I was acutely aware during those 72 hours that every person around me had a story to tell. Some proudly displayed photos of mothers, sisters, aunts or friends on their backpacks. Others had names written on their shirts or ribbons inscribed with loved one’s names tied to their shoes. But everywhere I looked, the faces were etched with stories I could only imagine.
 
Over the course of the weekend I found myself wanting to ask: Why are you walking? In whose memory? What gives you the strength to take another step? There was a sense that by hearing their stories, my own resolve to walk another mile would be increased. And I did hear from many of them about their experiences – days spent at the bedside of a friend, hours going through tests to determine the parameters of their disease, surgeries and reconstructions, good news and bad.

Moment to Listen
 
Taking a moment to listen to their stories and imagine walking in their shoes created more love in my heart towards them, and also made me hate even more the disease that robs them and their loved ones of a full lifetime.
 
But as the weekend came to a close I began to realize something stunningly simple.
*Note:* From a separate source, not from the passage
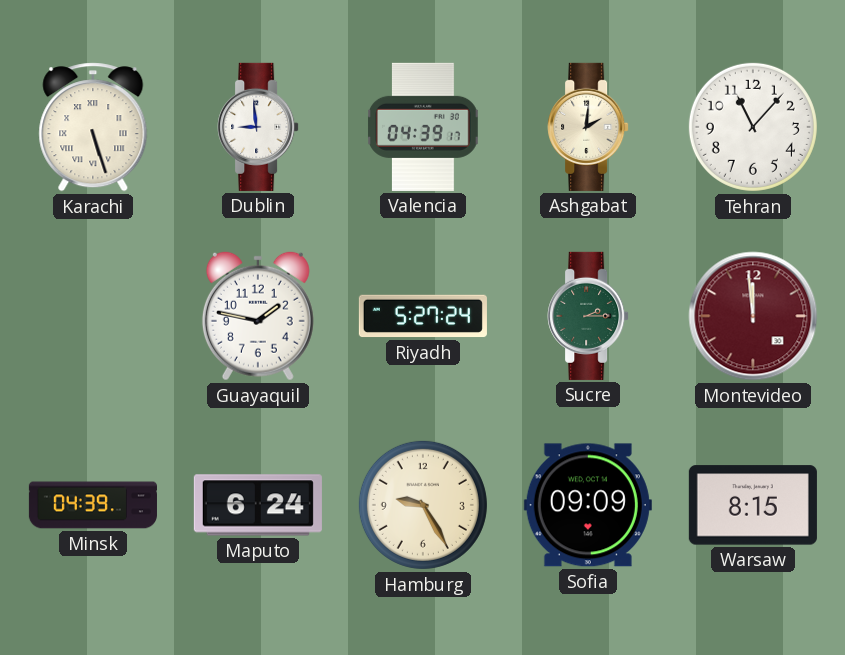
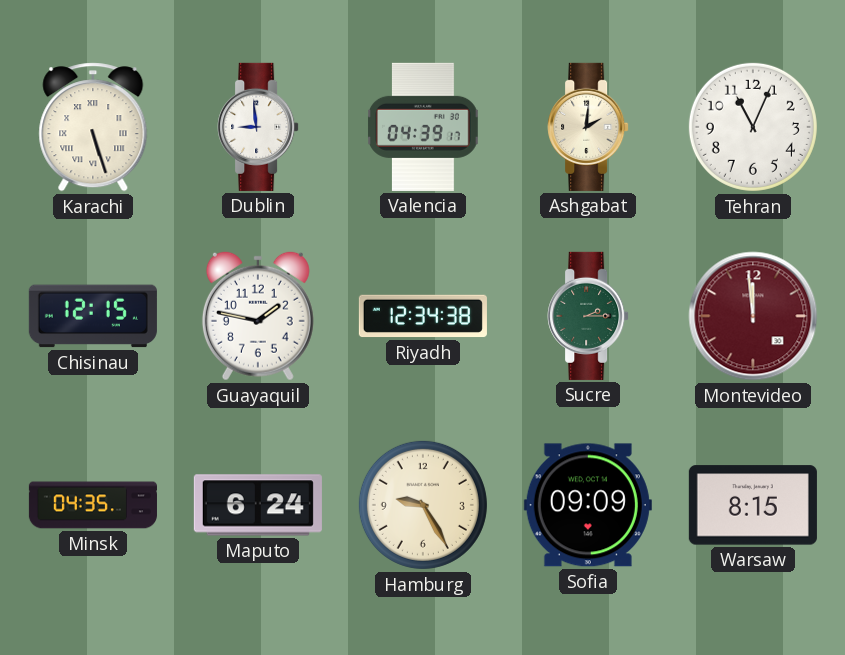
Tehran: 11:07 -> 11:04
Chisinau: none -> 12:15
Riyadh: 5:27 -> 12:34
Minsk: 04:39 -> 04:35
Every one has a story. Not just the people who surrounded me during the breast cancer walk. Every single person I see, every day, every week, every month of my life, has a story. Great love and heartbreak, joy and sorrow, wrong turns and saving grace, loneliness and friendship, disappointment and triumph. Unfortunately, I don’t generally notice. I’m so caught up in the dailyness of my life, that I miss the stories that surround me.
 
I would love to begin to listen to everyone the way I listened last weekend. If I did, I’m confident God would pour upon me love for the stranger at the gym or the preschool or the gas station or the bowling alley. And I would come to hate even more the separation from God that keeps them from knowing the unconditional love of my Heavenly Father.